(Saved data entries)
-------

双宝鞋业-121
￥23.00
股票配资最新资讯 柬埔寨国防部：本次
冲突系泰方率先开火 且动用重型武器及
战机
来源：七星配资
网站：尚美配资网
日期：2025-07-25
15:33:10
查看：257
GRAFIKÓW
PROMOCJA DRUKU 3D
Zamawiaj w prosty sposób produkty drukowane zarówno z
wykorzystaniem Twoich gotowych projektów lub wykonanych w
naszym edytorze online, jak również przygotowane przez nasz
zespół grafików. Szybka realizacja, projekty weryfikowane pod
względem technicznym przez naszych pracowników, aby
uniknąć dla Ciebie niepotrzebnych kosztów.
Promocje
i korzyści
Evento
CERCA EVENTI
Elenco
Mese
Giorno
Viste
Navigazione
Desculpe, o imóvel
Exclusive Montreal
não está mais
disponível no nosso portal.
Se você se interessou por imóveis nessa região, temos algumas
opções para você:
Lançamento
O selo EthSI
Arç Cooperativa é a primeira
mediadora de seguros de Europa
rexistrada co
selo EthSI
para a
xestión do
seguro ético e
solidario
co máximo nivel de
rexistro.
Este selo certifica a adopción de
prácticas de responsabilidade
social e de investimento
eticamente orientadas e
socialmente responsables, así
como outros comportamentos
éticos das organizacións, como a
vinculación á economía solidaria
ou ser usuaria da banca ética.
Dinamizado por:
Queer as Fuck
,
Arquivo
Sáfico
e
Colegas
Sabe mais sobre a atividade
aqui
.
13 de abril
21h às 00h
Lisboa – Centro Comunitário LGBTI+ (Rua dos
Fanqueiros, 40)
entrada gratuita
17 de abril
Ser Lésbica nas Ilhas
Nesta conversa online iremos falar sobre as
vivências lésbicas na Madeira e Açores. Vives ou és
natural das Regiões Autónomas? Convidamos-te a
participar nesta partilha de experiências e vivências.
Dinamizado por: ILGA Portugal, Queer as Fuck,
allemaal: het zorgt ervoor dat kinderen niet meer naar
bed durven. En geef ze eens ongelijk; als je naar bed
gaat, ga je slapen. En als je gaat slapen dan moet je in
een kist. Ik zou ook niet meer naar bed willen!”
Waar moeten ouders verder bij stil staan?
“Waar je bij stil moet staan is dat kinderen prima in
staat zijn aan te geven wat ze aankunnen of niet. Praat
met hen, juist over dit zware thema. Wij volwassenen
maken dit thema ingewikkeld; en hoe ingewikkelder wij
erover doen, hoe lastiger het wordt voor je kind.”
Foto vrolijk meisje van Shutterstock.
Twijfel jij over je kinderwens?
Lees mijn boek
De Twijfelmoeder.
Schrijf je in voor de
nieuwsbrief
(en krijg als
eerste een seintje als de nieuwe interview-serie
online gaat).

-------

Goal of the exercise
Type the data again exactly. Leave nothing out.

Result for this task
双宝鞋业-121
￥23.00
股票配资最新资讯 柬埔寨国防部：本次
冲突系泰方率先开火 且动用重型武器及
战机
来源：七星配资
网站：尚美配资网
日期：2025-07-25
15:33:10
查看：257
GRAFIKÓW
PROMOCJA DRUKU 3D
Zamawiaj w prosty sposób produkty drukowane zarówno z
wykorzystaniem Twoich gotowych projektów lub wykonanych w
naszym edytorze online, jak również przygotowane przez nasz
zespół grafików. Szybka realizacja, projekty weryfikowane pod
względem technicznym przez naszych pracowników, aby
uniknąć dla Ciebie niepotrzebnych kosztów.
Promocje
i korzyści
Evento
CERCA EVENTI
Elenco
Mese
Giorno
Viste
Navigazione
Desculpe, o imóvel
Exclusive Montreal
não está mais
disponível no nosso portal.
Se você se interessou por imóveis nessa região, temos algumas
opções para você:
Lançamento
O selo EthSI
Arç Cooperativa é a primeira
mediadora de seguros de Europa
rexistrada co
selo EthSI
para a
xestión do
seguro ético e
solidario
co máximo nivel de
rexistro.
Este selo certifica a adopción de
prácticas de responsabilidade
social e de investimento
eticamente orientadas e
socialmente responsables, así
como outros comportamentos
éticos das organizacións, como a
vinculación á economía solidaria
ou ser usuaria da banca ética.
Dinamizado por:
Queer as Fuck
,
Arquivo
Sáfico
e
Colegas
Sabe mais sobre a atividade
aqui
.
13 de abril
21h às 00h
Lisboa – Centro Comunitário LGBTI+ (Rua dos
Fanqueiros, 40)
entrada gratuita
17 de abril
Ser Lésbica nas Ilhas
Nesta conversa online iremos falar sobre as
vivências lésbicas na Madeira e Açores. Vives ou és
natural das Regiões Autónomas? Convidamos-te a
participar nesta partilha de experiências e vivências.
Dinamizado por: ILGA Portugal, Queer as Fuck,
allemaal: het zorgt ervoor dat kinderen niet meer naar
bed durven. En geef ze eens ongelijk; als je naar bed
gaat, ga je slapen. En als je gaat slapen dan moet je in
een kist. Ik zou ook niet meer naar bed willen!”
Waar moeten ouders verder bij stil staan?
“Waar je bij stil moet staan is dat kinderen prima in
staat zijn aan te geven wat ze aankunnen of niet. Praat
met hen, juist over dit zware thema. Wij volwassenen
maken dit thema ingewikkeld; en hoe ingewikkelder wij
erover doen, hoe lastiger het wordt voor je kind.”
Foto vrolijk meisje van Shutterstock.
Twijfel jij over je kinderwens?
Lees mijn boek
De Twijfelmoeder.
Schrijf je in voor de
nieuwsbrief
(en krijg als
eerste een seintje als de nieuwe interview-serie
online gaat).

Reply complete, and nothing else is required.